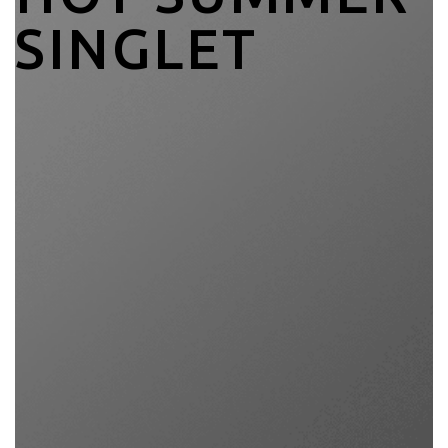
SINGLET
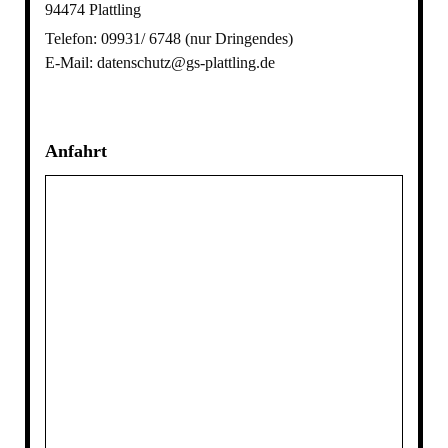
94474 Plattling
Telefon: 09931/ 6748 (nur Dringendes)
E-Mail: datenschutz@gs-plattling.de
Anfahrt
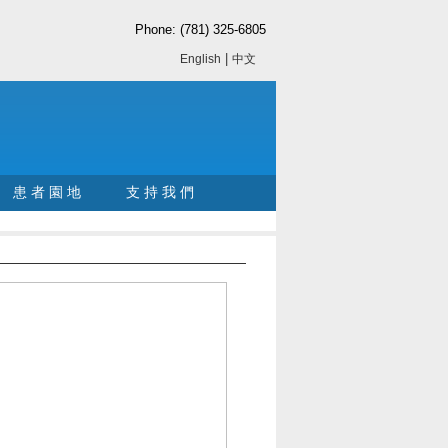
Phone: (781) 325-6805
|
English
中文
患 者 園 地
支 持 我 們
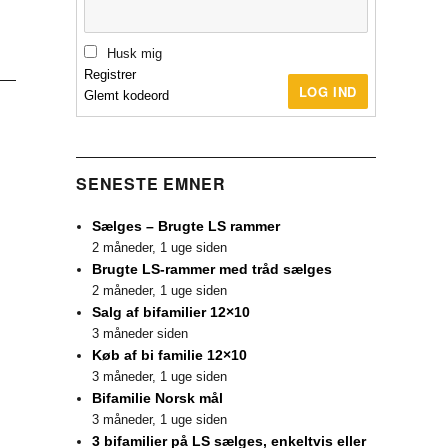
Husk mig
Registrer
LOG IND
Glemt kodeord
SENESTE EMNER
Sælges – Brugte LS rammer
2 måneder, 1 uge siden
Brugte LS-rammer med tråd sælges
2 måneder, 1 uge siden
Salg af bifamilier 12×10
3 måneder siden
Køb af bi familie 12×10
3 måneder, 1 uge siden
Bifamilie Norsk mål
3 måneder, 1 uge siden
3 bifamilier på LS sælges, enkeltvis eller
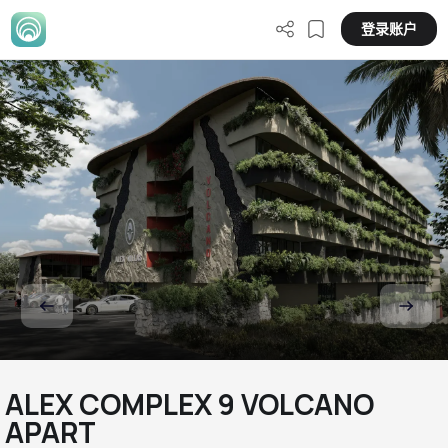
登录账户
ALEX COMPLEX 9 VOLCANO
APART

- - - - - - -

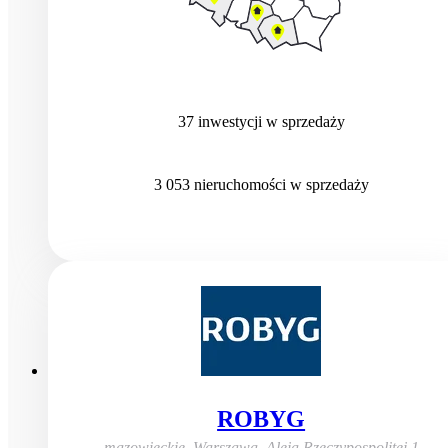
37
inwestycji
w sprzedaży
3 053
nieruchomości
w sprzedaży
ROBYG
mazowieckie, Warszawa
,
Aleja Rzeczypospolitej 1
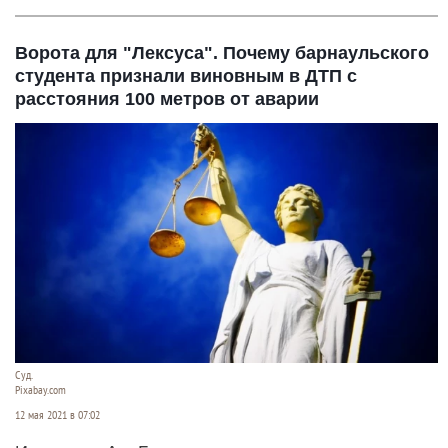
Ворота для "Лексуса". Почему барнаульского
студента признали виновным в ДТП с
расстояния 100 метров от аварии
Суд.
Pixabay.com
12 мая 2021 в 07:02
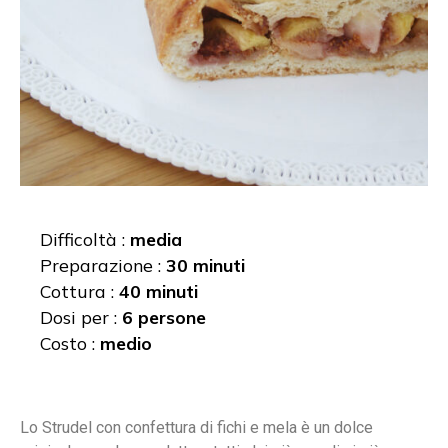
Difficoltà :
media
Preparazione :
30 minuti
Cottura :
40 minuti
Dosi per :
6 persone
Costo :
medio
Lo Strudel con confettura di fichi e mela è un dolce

- - - - - - -

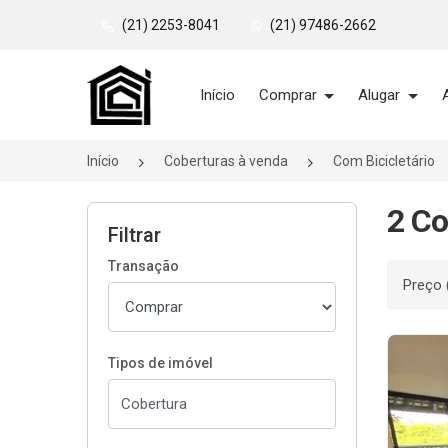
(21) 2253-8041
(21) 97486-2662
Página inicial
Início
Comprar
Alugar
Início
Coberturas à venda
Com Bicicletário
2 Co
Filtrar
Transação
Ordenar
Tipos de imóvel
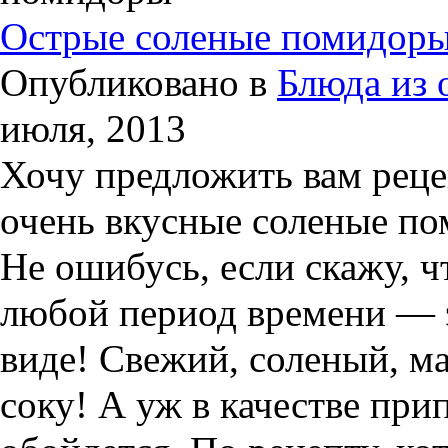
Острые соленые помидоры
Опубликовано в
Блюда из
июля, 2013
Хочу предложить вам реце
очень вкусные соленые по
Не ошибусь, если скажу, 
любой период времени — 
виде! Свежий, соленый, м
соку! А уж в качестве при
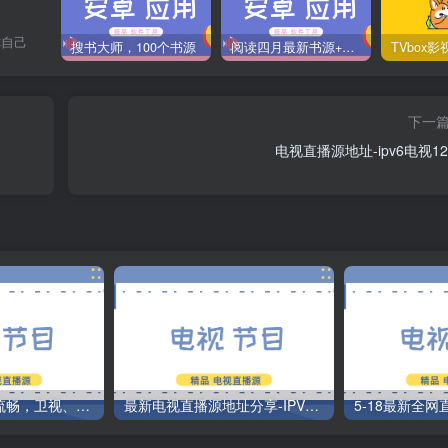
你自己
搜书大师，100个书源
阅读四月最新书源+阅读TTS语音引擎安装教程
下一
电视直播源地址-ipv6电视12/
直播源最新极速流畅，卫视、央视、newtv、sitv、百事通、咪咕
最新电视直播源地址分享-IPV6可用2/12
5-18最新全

- - - - - - -

What the task asks
Return every line of the listing above where "rammer" appears.

Solution for this problem
Sælges – Brugte LS rammer
Brugte LS-rammer med tråd sælges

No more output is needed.